現状では農民工には都市での社会保障(年金、医療)は提供されず、本来なら無料であるはずの子どもの義務教育も有料であるなど、都市住民としての公共サービスを享受できていない。例えば、2014年末時点では、2億7,395万人の農民工のうち実に83.3%が年金に未加入となっている。農民工が真の市民として、都市に定住、就職、起業できるようにし、就業サービスと社会保障などを平等に受けられるようにするのが「新型都市化」と呼ばれる概念である。

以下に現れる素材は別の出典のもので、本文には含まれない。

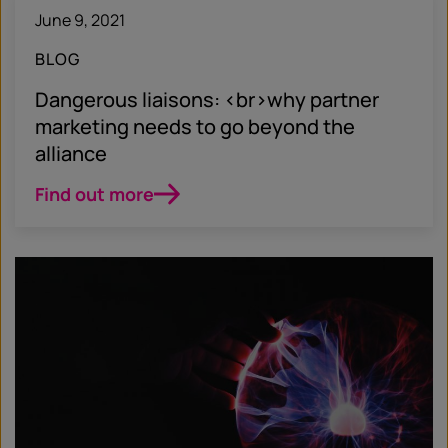
June 9, 2021
BLOG
Dangerous liaisons: <br>why partner
marketing needs to go beyond the
alliance
Find out more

2015年12月14日に開催された中国共産党中央政治局会議は、2016年の経済運営を議論し、このなかで不動産過剰在庫の解消を重点政策の一つに掲げた。同会議では、農民工の市民化など「新しい市民」のニーズを満たすことを出発点とする住宅制度改革を推進するとしている。これまで住宅購入層として蚊帳の外に置かれていた農民工が住宅購入支援策の対象となることは、実需増加の面でも注目されよう。
上記は一例であるが、仮寓の農民工としてではなく、真の市民化が実現すれば、中国の内需が厚みを増していくことになる。今後打ち出される政策に注目したい。